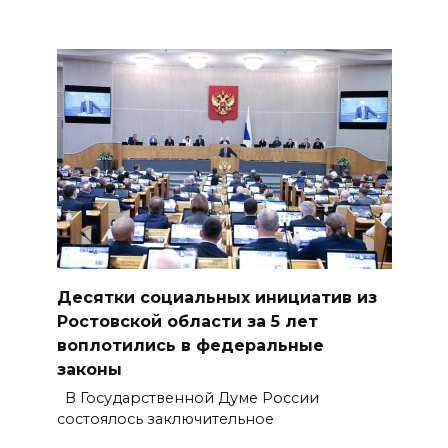
Десятки социальных инициатив из
Ростовской области за 5 лет
воплотились в федеральные
законы
В Государственной Думе России
состоялось заключительное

☆ ☆ ☆ ☆ ☆ ☆ ☆

- **Task details**: All of the records above should be returned exactly, though the pictures should not.

- **Response to this task**:
Десятки социальных инициатив из
Ростовской области за 5 лет
воплотились в федеральные
законы
В Государственной Думе России
состоялось заключительное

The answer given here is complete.